Dans les boîtes de nuit de Berlin, l’humeur est morose

Photo Annette Riedl/dpa Picture-Alliance via AFP

Quel impact l’épidémie de Covid-19 laissera-t-elle sur les noctambules ? La question se pose dans de nombreuses villes, mais elle est particulièrement brûlante dans la capitale allemande. “La vie nocturne est une composante essentielle de l’identité berlinoise, et un secteur clé de l’économie”, rappelle la Süddeutsche Zeitung. “Avant la pandémie, les boîtes de nuit et toutes les activités qui gravitent autour rapportaient près de 1,5 milliard d’euros par an.”
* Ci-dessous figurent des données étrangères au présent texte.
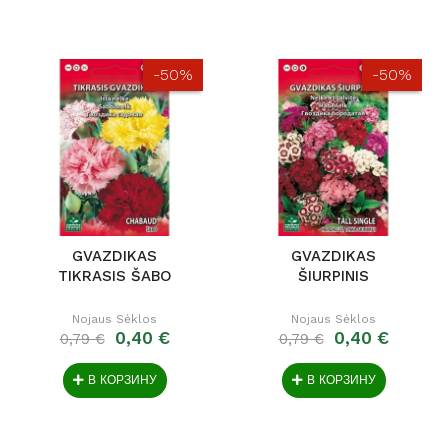
-50%
-50%
GVAZDIKAS
GVAZDIKAS
TIKRASIS ŠABO
ŠIURPINIS
Nojaus Sėklos
Nojaus Sėklos
0,40 €
0,40 €
0,79 €
0,79 €
В КОРЗИНУ
В КОРЗИНУ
Cet été, les touristes ont fait leur retour à Berlin et dans les clubs. Et pourtant, l’heure est à la “morosité” du côté des professionnels de la nuit, constate le quotidien allemand :

“C’est en coulisse que l’on mesure véritablement l’ampleur des dommages causés par la pandémie à l’ADN de la capitale allemande.”

Les nuages noirs sont nombreux à l’horizon. “Comme beaucoup d’autres secteurs, le monde de la nuit est aux prises avec l’augmentation des prix de l’énergie”, rappelle la Süddeutsche Zeitung. Et la menace pèse de nouvelles restrictions sanitaires et d’un retour du masque à partir d’octobre, pour prévenir la reprise de l’épidémie de Covid-19.

Manque de main-d’œuvre et de clients

“Les boîtes de nuit rencontrent aujourd’hui le même problème que les aéroports, les hôtels et les établissements artisanaux : plus personne, ou presque, ne veut y travailler, poursuit le quotidien munichois. Un nombre incalculable de videurs, de DJ, d’agents artistiques et de serveurs ont quitté le navire durant la pandémie. Même le Berghain [la plus célèbre boîte de nuit de la ville] a dû diffuser des petites annonces pour compléter ses équipes.”

Depuis 2021, les clubs ne sont plus considérés à Berlin comme des lieux de divertissement, mais comme des espaces culturels, au même titre que les cinémas, les théâtres et les salles de spectacle. Un changement offrant certes aux boîtes de nuit une meilleure protection, mais qui met aussi en lumière le fait que “les clubs sont en proie aux mêmes difficultés que les autres lieux de culture : le public les fuit”, ajoute la Süddeutsche Zeitung.